# Work order:
The task calls for each line of the records below in which the word "potrebné" appears.

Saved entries
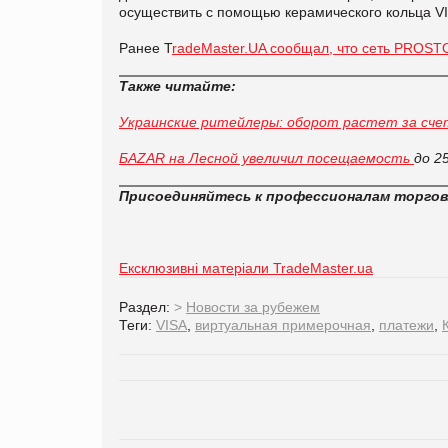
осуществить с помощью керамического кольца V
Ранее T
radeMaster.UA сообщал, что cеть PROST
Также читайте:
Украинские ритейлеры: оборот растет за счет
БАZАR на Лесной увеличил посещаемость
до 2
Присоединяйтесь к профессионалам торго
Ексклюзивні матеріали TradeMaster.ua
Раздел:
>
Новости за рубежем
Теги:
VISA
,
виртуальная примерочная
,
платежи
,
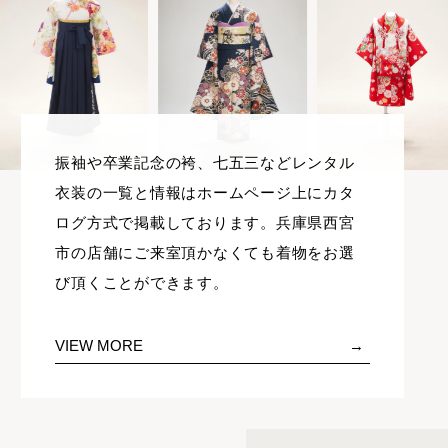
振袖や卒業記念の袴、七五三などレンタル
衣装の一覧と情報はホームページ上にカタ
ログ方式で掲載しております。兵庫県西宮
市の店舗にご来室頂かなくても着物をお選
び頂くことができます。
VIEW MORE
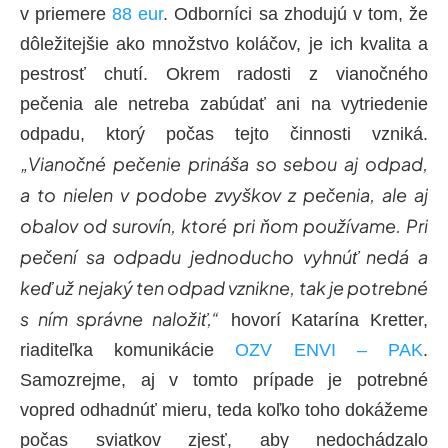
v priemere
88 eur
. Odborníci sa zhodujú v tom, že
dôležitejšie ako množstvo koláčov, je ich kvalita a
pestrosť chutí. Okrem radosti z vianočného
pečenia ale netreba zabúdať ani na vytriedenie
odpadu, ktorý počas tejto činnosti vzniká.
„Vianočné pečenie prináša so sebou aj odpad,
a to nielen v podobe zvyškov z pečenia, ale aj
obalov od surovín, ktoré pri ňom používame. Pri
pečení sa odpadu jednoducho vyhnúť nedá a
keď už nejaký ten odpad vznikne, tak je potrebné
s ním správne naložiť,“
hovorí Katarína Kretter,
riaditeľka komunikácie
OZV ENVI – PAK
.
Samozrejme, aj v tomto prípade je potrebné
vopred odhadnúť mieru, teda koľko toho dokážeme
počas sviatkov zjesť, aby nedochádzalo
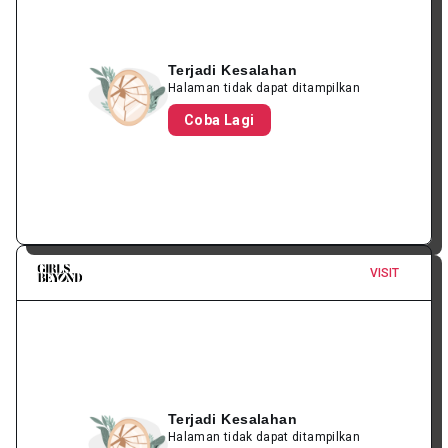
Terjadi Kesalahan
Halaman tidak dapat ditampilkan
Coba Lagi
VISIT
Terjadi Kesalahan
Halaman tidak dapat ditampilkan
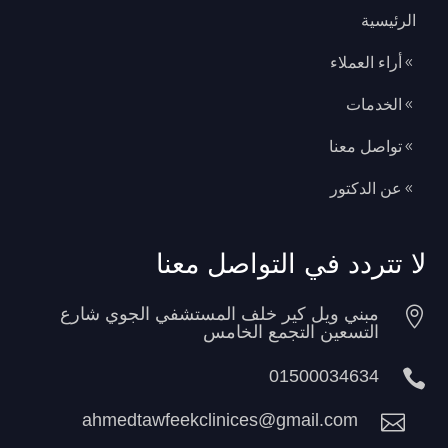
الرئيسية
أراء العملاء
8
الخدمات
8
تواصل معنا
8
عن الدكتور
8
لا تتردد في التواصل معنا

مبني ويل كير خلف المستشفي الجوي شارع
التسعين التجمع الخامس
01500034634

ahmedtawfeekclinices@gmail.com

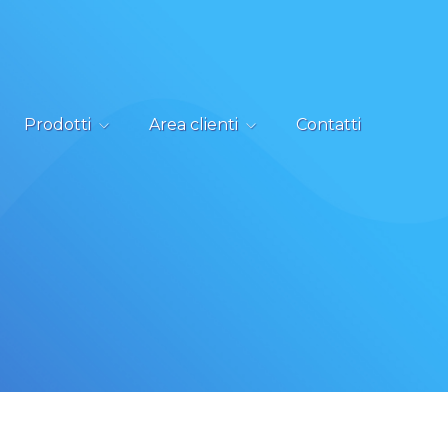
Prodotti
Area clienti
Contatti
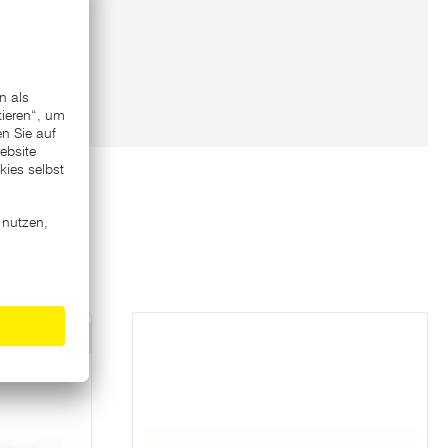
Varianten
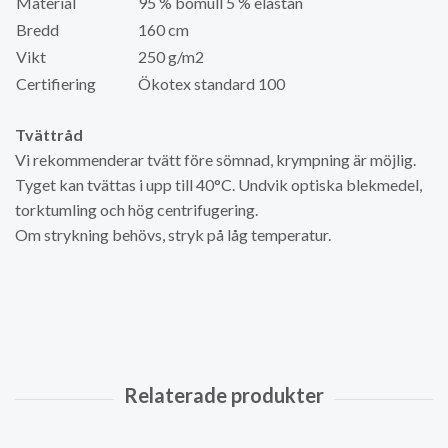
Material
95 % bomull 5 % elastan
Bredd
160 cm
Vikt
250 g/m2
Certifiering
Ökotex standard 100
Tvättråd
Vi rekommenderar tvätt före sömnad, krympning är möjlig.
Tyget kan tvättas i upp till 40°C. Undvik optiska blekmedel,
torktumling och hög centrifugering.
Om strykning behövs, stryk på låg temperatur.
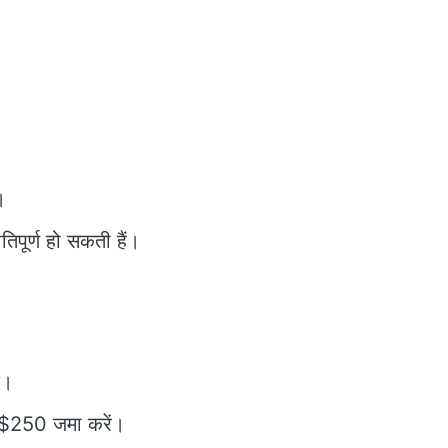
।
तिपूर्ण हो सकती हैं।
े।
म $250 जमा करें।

# Reply to the exercise:
keď už nejaký ten odpad vznikne, tak je potrebné
Samozrejme, aj v tomto prípade je potrebné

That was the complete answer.